Is not very normal you want see other family. Because you not really like family concept. You say family against community. You say family is a selfish product.

It seems that you like other’s family more than you like your own. In this Bengali family, you know those kids for many years, since you worked as youth worker. In a house, between Brick Lane and Bethnal Green Road, old Bengali mother raises ten children. Is big three-floor house with ten little rooms. Five childrens are from same mother, and another five childrens are from another woman but with the same man. The father, a Bengali married man, came to London twenty-five years ago and remarried to this mother in London. He ran some business between England and Bangladesh. Then he died, left one family in London, one family in Bangladesh. But the five Bangladesh-living children want come to London, so they were brought here living with this London mother. These kids are from three to twenty-four. The youngest one was born in 2000. How strange a child born of that year! He only can say “bye-bye” in English. The oldest one just graduated from the Goldsmith College. He studied Politics and he wants become lawyer.
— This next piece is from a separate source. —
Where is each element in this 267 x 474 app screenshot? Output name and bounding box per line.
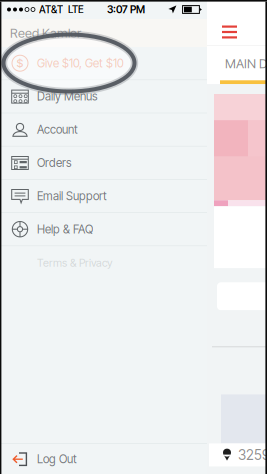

“I not understand how mother can raise ten children without a husband,” I say in little voice. “And she doesn’t have any job either!”

“That’s why I like this family. They just get on with their life without making any fuss. They have a small business making earrings and necklaces from home.”

“And two groups of children from different mother, they don’t fight at all?”

“No. They enjoy sharing life together, not like other families. I wish my family was like this.”

“Do you hate your family?” I ask.

“Well, I don’t like them. They are sad people. I broke away from them many years ago.”

You go into silent.

I can’t imagine what like to break up with my family. Even though my mother very bad temper and make me pain, my life relies on them, and I can’t survive without them.

“Do you want have family with me?” I ask.

“Aren’t we a family now?” you say.

“No, a real family.”

“What is a real family?”

‘“House, husband and wife, then have some children, then cooking dinner together, then travel together…”

“I thought the Chinese were supposed to be Communists.”

You seem like making fun. What you mean?

We look at each other, no more discussion on this.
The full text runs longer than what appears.